Wie sind die im Koalitionsvertrag formulierten Pläne der Großen Koalition nach den Erhard’schen Prinzipien von Freiheit und Verantwortung zu bewerten? Lesen Sie die Antwort von Reiner Holznagel, Präsident des Bundes der Steuerzahler.

Der Koalitionsvertrag der GroKo steht. Obwohl sich die Union gern auf die Tradition von Ludwig Erhard beruft und auch die Soziale Marktwirtschaft einige Male im Vertrag zwischen Union und SPD vorkommt, atmet die Einigung keinen marktwirtschaftlichen Geist. Es scheint als sei die Erhard’sche Achtung vor echtem Leistungswettbewerb abhandengekommen. Statt Leistungsbremsen im Steuersystem zu lösen, werden weiter teure Ausgabenprogramme aufgelegt.

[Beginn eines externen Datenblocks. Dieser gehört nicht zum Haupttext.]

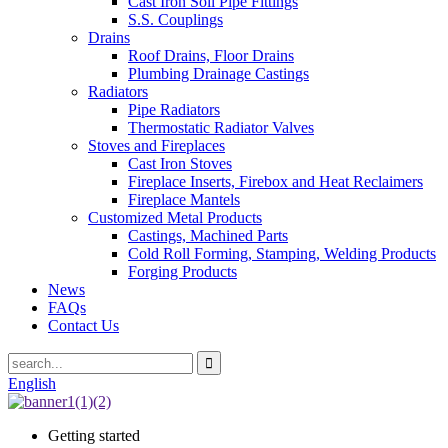
Cast Iron Soil Pipe Fittings
S.S. Couplings
Drains
Roof Drains, Floor Drains
Plumbing Drainage Castings
Radiators
Pipe Radiators
Thermostatic Radiator Valves
Stoves and Fireplaces
Cast Iron Stoves
Fireplace Inserts, Firebox and Heat Reclaimers
Fireplace Mantels
Customized Metal Products
Castings, Machined Parts
Cold Roll Forming, Stamping, Welding Products
Forging Products
News
FAQs
Contact Us
English
Getting started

Trotz aller parteipolitischen Querelen, die Startbedingungen für die neue Bundesregierung könnten wohl besser nicht sein. Die Staatskassen sind voll, die Beschäftigung ist hoch und die Wirtschaft brummt. Die Einnahmen des Gesamtstaates steigen von 735 Milliarden Euro im letzten Jahr auf voraussichtlich rund 858 Milliarden im Jahr 2021 – ein Plus von rund 120 Milliarden Euro.

Mehr als genug Geld also, um dringend nötige Strukturreformen auf den Weg zu bringen. Gerade das deutsche Steuersystem hat aus ordnungspolitischer Sicht erhebliche Mängel. Die Bürger werden schon seit Jahren über Gebühr belastet. Nach Steuern, Abgaben und Quasi-Steuern (EEG, Rundfunkbeitrag) kommt weniger als die Hälfte bei den Bürgern an. Zudem bremsen der viel zu früh greifende Spitzensteuersatz und der Mittelstandsbau in der Einkommensteuer die Leistung der Bürger aus. Ein Ärgernis, das auch Ludwig Erhard umgetrieben hätte.

1958, als Ludwig Erhard Wirtschaftsminister war, wurde der Spitzensteuersatz bei rund dem 20-fachen des Durchschnitteinkommens fällig. Heute rutschen Arbeitnehmer schon bei dem 1,3-fachen des Durchschnittseinkommens in die Spitzenbesteuerung. Zahlten 2010 noch rund 2 Millionen Personen den Spitzensteuersatz, werden es im Jahr 2021 mehr als 5 Millionen sein. Auch sorgt der Mittelstandsbauch – der besonders steile Anstieg zu Beginn des Einkommensteuertarifs – dafür, dass gerade untere und mittlere Einkommen bei Gehaltsverbesserungen besonders stark belastet werden. Trotz Überstunden oder Gehaltserhöhungen kommt dann enttäuschend wenig im eigenen Portemonnaie an. Deutlich macht das der jüngste Tarifabschluss in der Metallindustrie Baden-Württemberg. Die 4,3 Prozent mehr Gehalt führen bei einem alleinstehenden Durchschnittsverdiener zu rund 8 Prozent mehr Steuern.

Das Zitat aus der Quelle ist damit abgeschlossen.